Было ясно: Шарлотта даже не догадывалась, что Марденфорд влюблен в нее, она не видела, что этот «брат» желал ее.
– Но вы жили в семье и до замужества, – заметил Натаниел. – Дюклеркы, как всем известно, очень прекрасно друг к другу относятся.
– Да, верно. Мои братья и сестра очень меня любили. Но вот родители… Я выросла в атмосфере семейных драм. Когда я была еще маленькой девочкой, у нас постоянно происходили скандалы. Взрослые считали, что я ничего не понимаю, но я обо всем догадывалась. Наша семейная жизнь… она походила на штормовое море, а я была как маленькая лодочка, которую бросает с волны на волну. А семья моего мужа напоминала тихое, спокойное озеро.
– Понимаю, сколь разителен был контраст.
Шарлотта грустно улыбнулась. При этом ее нижняя губа чуть задрожала, и Натаниел – в который раз! – подумал о том, что она очень похожа на ночную богиню в полумаске. Он постоянно пытался убедить себя в том, что это сходство – всего лишь плод его воображения, однако…

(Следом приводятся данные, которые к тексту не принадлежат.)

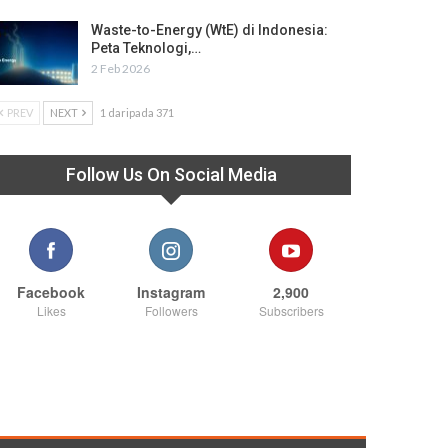
Waste-to-Energy (WtE) di Indonesia:
Peta Teknologi,…
2 Feb 2026
PREV
NEXT
1 daripada 371
Follow Us On Social Media
Facebook
Instagram
2,900
Likes
Followers
Subscribers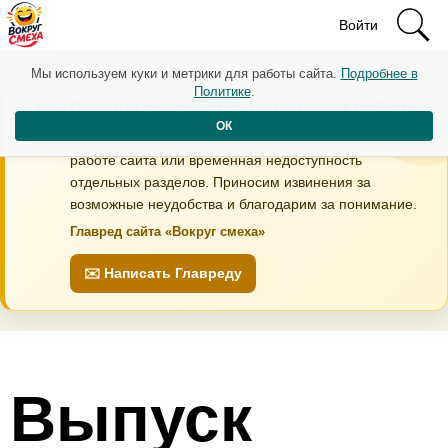
Войти
Мы используем куки и метрики для работы сайта.
Подробнее в
Политике
.
Сегодня проводятся технические работы
ОК
В течение дня возможны кратковременные перебои в
работе сайта или временная недоступность
отдельных разделов. Приносим извинения за
возможные неудобства и благодарим за понимание.
Главред сайта «Вокруг смеха»
✉️ Написать Главреду
Выпуск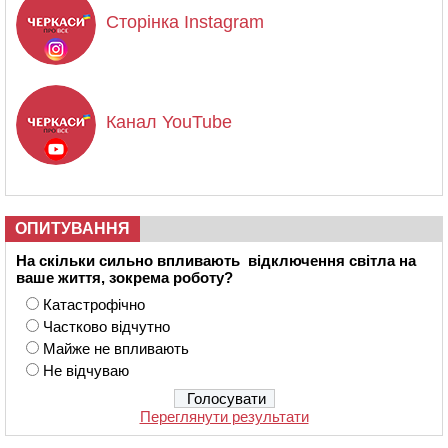
Сторінка Instagram
Канал YouTube
ОПИТУВАННЯ
На скільки сильно впливають відключення світла на
ваше життя, зокрема роботу?
Катастрофічно
Частково відчутно
Майже не впливають
Не відчуваю
Переглянути результати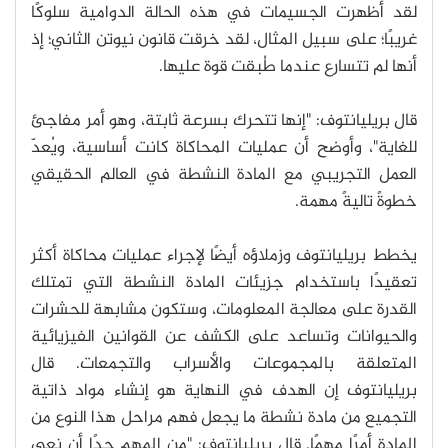
لقد أظهرت الجسيمات في هذه الحالة الدوامية سلوكًا
غريبًا؛ على سبيل المثال، لقد خرقت قانون نيوتن الثاني؛ إذ
أنها لم تتسارع عندما طُبقت قوة عليها.
قال بريليانتوف: "إنها تتحرك بسرعة ثابتة، وهو أمر مفاجئ
للغاية"، وأوضح أن عمليات المحاكاة كانت أساسية، ويُعدّ
العمل التجريبي مع المادة النشطة في العالم الحقيقي
خطوةً تاليةً مهمة.
يخطط بريليانتوف وزملاؤه أيضًا لإجراء عمليات محاكاة أكثر
تعقيدًا باستخدام جزيئات المادة النشطة التي تمتلك
القدرة على معالجة المعلومات، وستكون مشابهة للحشرات
والحيوانات وتساعد على الكشف عن القوانين الفيزيائية
المتعلقة بالمجموعات والأسراب والتجمعات. قال
بريليانتوف إن الهدف في النهاية هو إنشاء مواد ذاتية
التجميع من مادة نشطة ما يجعل فهم مراحل هذا النوع من
المادة أمرًا مهمًا. قال بريليانتوف: "من المهم جدًا أن نعي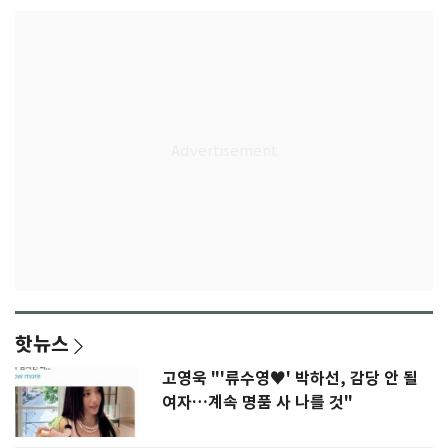
핫뉴스
고영욱 "'류수영♥' 박하선, 감당 안 될
여자…계속 명품 사 나를 것"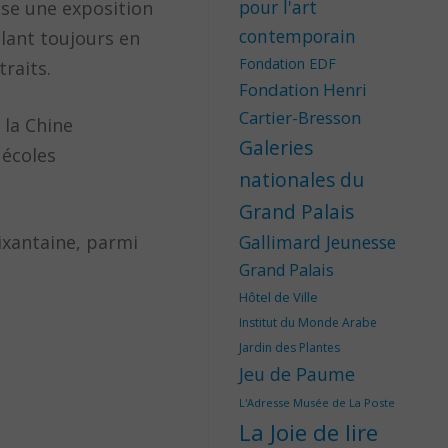
pour l'art
ise une exposition
contemporain
llant toujours en
Fondation EDF
raits.
Fondation Henri
Cartier-Bresson
 la Chine
Galeries
 écoles
nationales du
Grand Palais
ixantaine, parmi
Gallimard Jeunesse
Grand Palais
Hôtel de Ville
Institut du Monde Arabe
Jardin des Plantes
Jeu de Paume
L'Adresse Musée de La Poste
La Joie de lire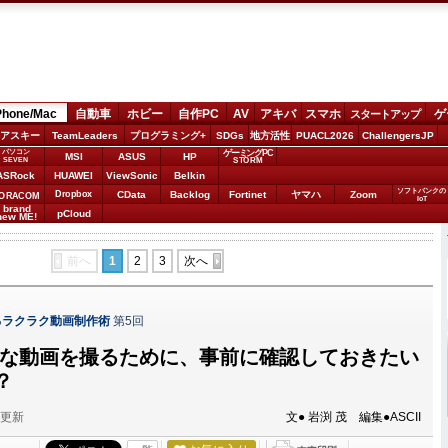
Phone/Mac
自動車
ホビー
自作PC
AV
アキバ
スマホ
ゲ
スタートアップ
アスキー
TeamLeaders
プログラミング+
SDGs
地方活性
PUACL2026
ChallengersJP
パソコン
ゲーミングPC
MSI
ASUS
HP
STORM
SEVEN
ASRock
HUAWEI
ViewSonic
Belkin
ソフトバンクの
Dropbox
CData
Backlog
Fortinet
ヤマハ
Zoom
ORACOM
IoT
brand
pCloud
new ME!
前へ
1
2
3
次へ
めるラクラク動画制作術
第5回
れいな動画を撮るために、事前に確認しておきたい
？
分更新
文● 岩渕 茂 編集●ASCII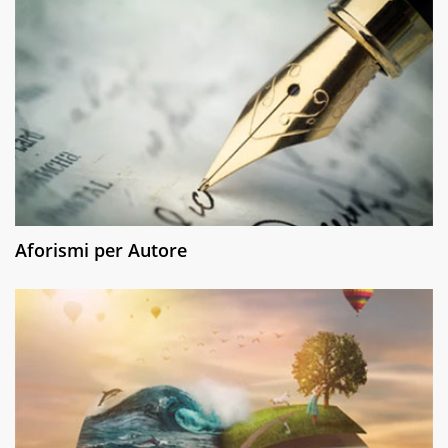
Aforismi per Autore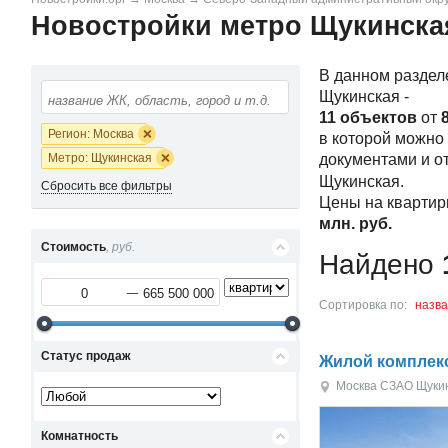
Новостройки метро Щукинска
В данном раздел
Щукинская -
11 объектов
от
8
Регион: Москва
в которой можно
Метро: Щукинская
документами и о
Щукинская.
Сбросить все фильтры
Цены на квартир
млн.
руб.
Стоимость
, руб.
Найдено
Сортировка по:
назв
Статус продаж
Жилой комплек
Москва
СЗАО
Щуки
Комнатность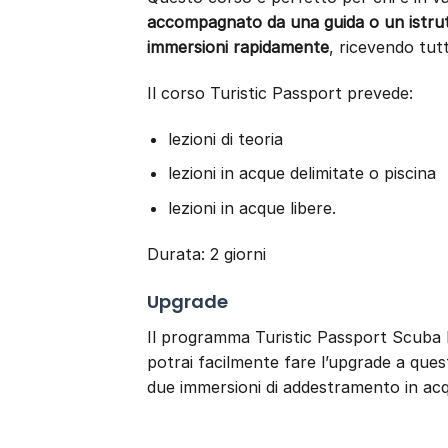
accompagnato da una guida o un istru
immersioni rapidamente
, ricevendo tutt
Il corso Turistic Passport prevede:
lezioni di teoria
lezioni in acque delimitate o piscina
lezioni in acque libere.
Durata: 2 giorni
Upgrade
Il programma Turistic Passport Scuba Di
potrai facilmente fare l’upgrade a quest
due immersioni di addestramento in acq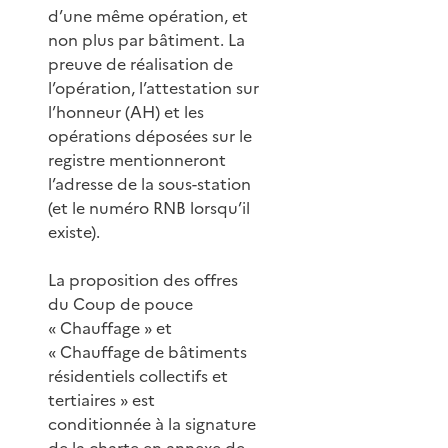
d’une même opération, et
non plus par bâtiment. La
preuve de réalisation de
l’opération, l’attestation sur
l’honneur (AH) et les
opérations déposées sur le
registre mentionneront
l’adresse de la sous-station
(et le numéro RNB lorsqu’il
existe).
La proposition des offres
du Coup de pouce
« Chauffage » et
« Chauffage de bâtiments
résidentiels collectifs et
tertiaires » est
conditionnée à la signature
de la charte en annexe de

– О да, спокойствие – это великое благо, – продолжала Шарлотта. – Но со временем я стала осознавать, что под безмятежной поверхностью семейного озера скрываются глубины, достойные самого пристального изучения. – Шарлотта умолкла, и выражение ее лица стало задумчивым: казалось, она отдалась воспоминаниям.

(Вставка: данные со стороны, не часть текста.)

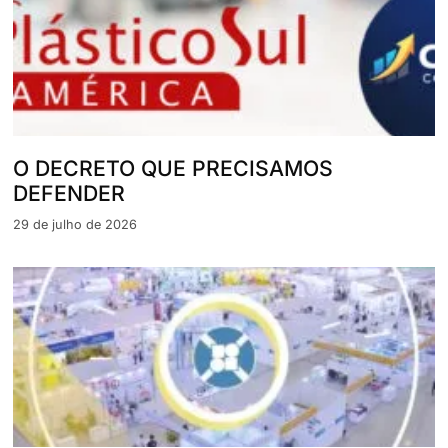
O DECRETO QUE PRECISAMOS
DEFENDER
29 de julho de 2026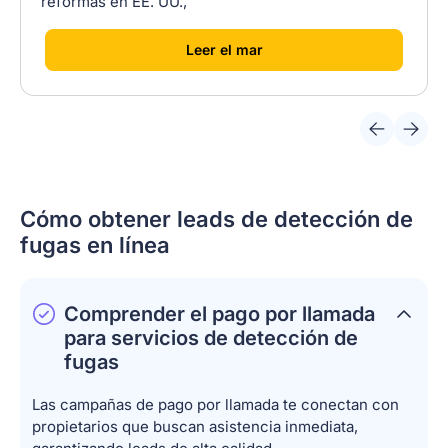
reformas en EE. UU.,
[
]
Leer el mar
Cómo obtener leads de detección de
fugas en línea
Comprender el pago por llamada
para servicios de detección de
fugas
Las campañas de pago por llamada te conectan con
propietarios que buscan asistencia inmediata,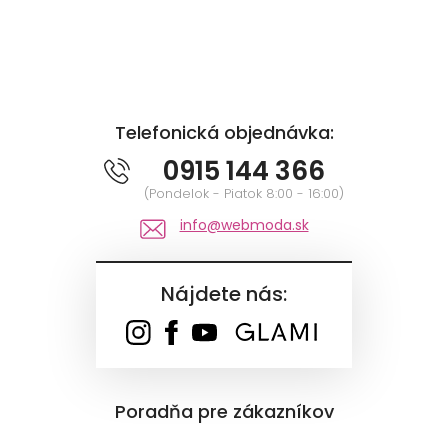
Telefonická objednávka:
0915 144 366
(Pondelok - Piatok 8:00 - 16:00)
info@webmoda.sk
Nájdete nás:
Poradňa pre zákazníkov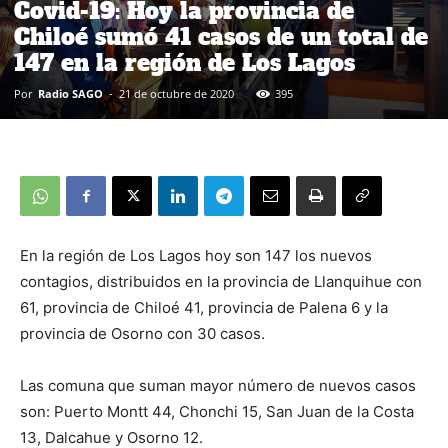
Covid-19: Hoy la provincia de
Chiloé sumó 41 casos de un total de
147 en la región de Los Lagos
Por
Radio SAGO
-
21 de octubre de 2020
395
En la región de Los Lagos hoy son 147 los nuevos
contagios, distribuidos en la provincia de Llanquihue con
61, provincia de Chiloé 41, provincia de Palena 6 y la
provincia de Osorno con 30 casos.
Las comuna que suman mayor número de nuevos casos
son: Puerto Montt 44, Chonchi 15, San Juan de la Costa
13, Dalcahue y Osorno 12.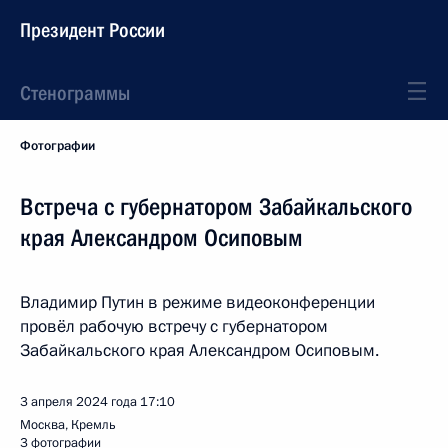
Президент России
Стенограммы
Фотографии
Встреча с губернатором Забайкальского
края Александром Осиповым
Владимир Путин в режиме видеоконференции
провёл рабочую встречу с губернатором
Забайкальского края Александром Осиповым.
3 апреля 2024 года
17:10
Москва, Кремль
3 фотографии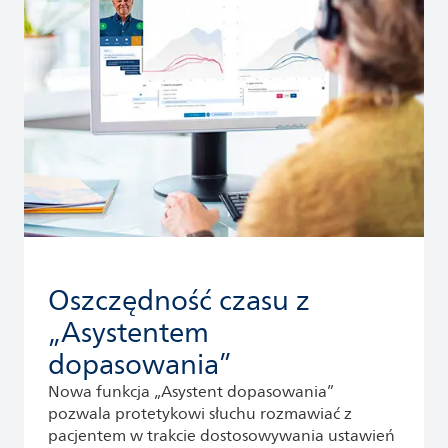
Oszczędność czasu z
„Asystentem
dopasowania”
Nowa funkcja „Asystent dopasowania”
pozwala protetykowi słuchu rozmawiać z
pacjentem w trakcie dostosowywania ustawień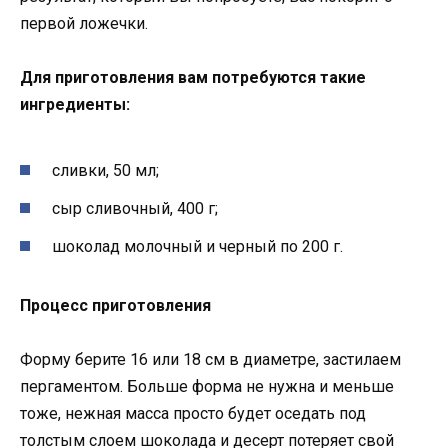
первой ложечки.
Для приготовления вам потребуются такие
ингредиенты:
сливки, 50 мл;
сыр сливочный, 400 г;
шоколад молочный и черный по 200 г.
Процесс приготовления
Форму берите 16 или 18 см в диаметре, застилаем
пергаментом. Больше форма не нужна и меньше
тоже, нежная масса просто будет оседать под
толстым слоем шоколада и десерт потеряет свой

Конечно же, она вспоминала покойного мужа и свою жизнь с ним. Глядя на молодую женщину, Натаниел искренне сочувствовал ей, как сочувствовал на вечеринке у Линдейла божественной незнакомке. Красавица в маске почти не разговаривала, но отдельные ее фразы говорили о другой жизни и других временах, говорили о прежней любви. Наверное, то же самое можно было сказать и о Шарлотте, должно быть, она испытывала те же чувства. «Слава Богу, что она все же нашла свое тихое озеро», – подумал Натаниел, кое-что знавший о волнах, которые прежде бились о ее маленький челн. Бросив якорь в озере замужества, она обрела безопасность. Из семейства Дюклерков только она осталась не замешанной в скандале. И только ее принимали в лучших домах Лондона.
Шарлотта по-прежнему молчала, но Натаниелу не требовались слова, он уже принял решение. Он не взялся бы за это расследование, если бы его не преследовали глаза того мальчика. Но теперь он твердо решил: если Шарлотта, увидев мальчика, не заметит сходства, то он забудет о своих подозрениях. А Шарлотта лгать не станет – в этом у него не было сомнений.